2:30pm - Post workout XXL drink... 1100 calories.
5:00pm Banana, 3 scoops Designer Protien w/water
8:00pm 12oz Sirlion, broccoli 
11:00pm 2 scoops designer protien

Had to work today so it's pretty much liquid form today...


----------



## Pitboss (Jun 15, 2002)

Diet today is right on.. okay I;m by 15 minutes or so. 

3 weeks I think since I've worked out, maybe 2 weeks. Either way decided to just to arms.
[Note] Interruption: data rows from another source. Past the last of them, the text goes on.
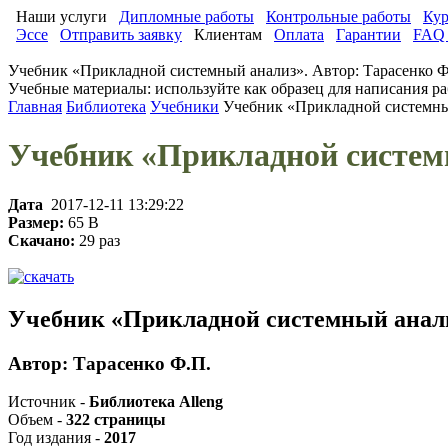
Наши услуги
Дипломные работы
Контрольные работы
Кур
Эссе
Отправить заявку
Клиентам
Оплата
Гарантии
FAQ 
Учебник «Прикладной системный анализ». Автор: Тарасенко Ф
Учебные материалы: используйте как образец для написания ра
Главная
Библиотека
Учебники
Учебник «Прикладной системный
Учебник «Прикладной системн
Дата
2017-12-11 13:29:22
Размер:
65 B
Скачано:
29 раз
Учебник «Прикладной системный анал
Автор: Тарасенко Ф.П.
Источник -
Библиотека Alleng
Объем -
322 страницы
Год издания -
2017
Switching things up some and trying bi/tri days instead of back/bi and chest/tri

Biceps
Preacher curl ez-bar
warm up 45lbs x 18, 55lbs x 16
85 x 12
95 x 8
95 x 6

Seated incline Db curls
35 x 7
30 x 7
25 x 8
..I was soo pumped it freaking hurt

Hammer curl
30 x 8
25 x 8
25 x 7

Triceps
Overhead press Db
warm up 45 x 15, 55 x 13
70 x 12
75 x 10
75 x 10

Close grip cables
85 x 17
95 x 15
95 x 12
ow........


----------



## esmerelda (Jun 15, 2002)

LOL.....when  you were looking for PB, in that messy room...did you happen to come across a rather shabby body answering to the name of Esmerelda or Lelly?????  Cos something made her chase her sorry ass all the way back home begging and pleading for some real punishment!!!!!  Mind you she did mention that if you drank real beer she would have stayed around a lot longer!!!!

Ok boy....lets see who can hurt the most!!!!!!


----------



## Pitboss (Jun 16, 2002)

Hi Lelly  .. tough jungling work, family, life and gym huh? 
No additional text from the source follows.